▸ **Exercise**
The word "drones" appears in some lines of the records below; state how many lines, and nothing else.

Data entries
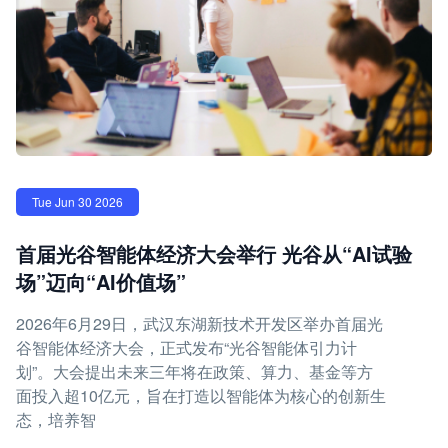
Tue Jun 30 2026
首届光谷智能体经济大会举行 光谷从“AI试验
场”迈向“AI价值场”
2026年6月29日，武汉东湖新技术开发区举办首届光
谷智能体经济大会，正式发布“光谷智能体引力计
划”。大会提出未来三年将在政策、算力、基金等方
面投入超10亿元，旨在打造以智能体为核心的创新生
态，培养智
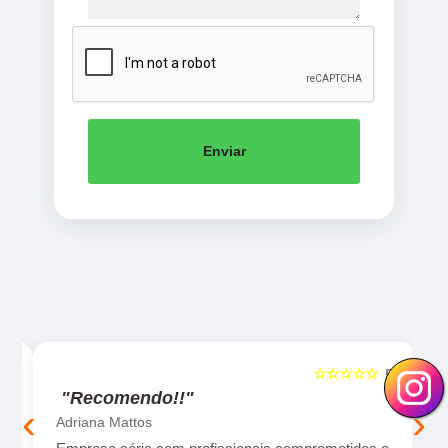
Enviar
☆☆☆☆☆
5
5
"Recomendo!!"
‹
›
Adriana Mattos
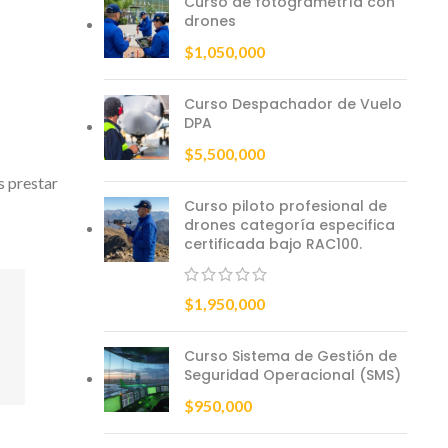
Curso de fotogrametría con
drones
$
1,050,000
Curso Despachador de Vuelo
DPA
$
5,500,000
s prestar
Curso piloto profesional de
drones categoría especifica
certificada bajo RAC100.
$
1,950,000
Curso Sistema de Gestión de
Seguridad Operacional (SMS)
$
950,000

▸ **Response below**
2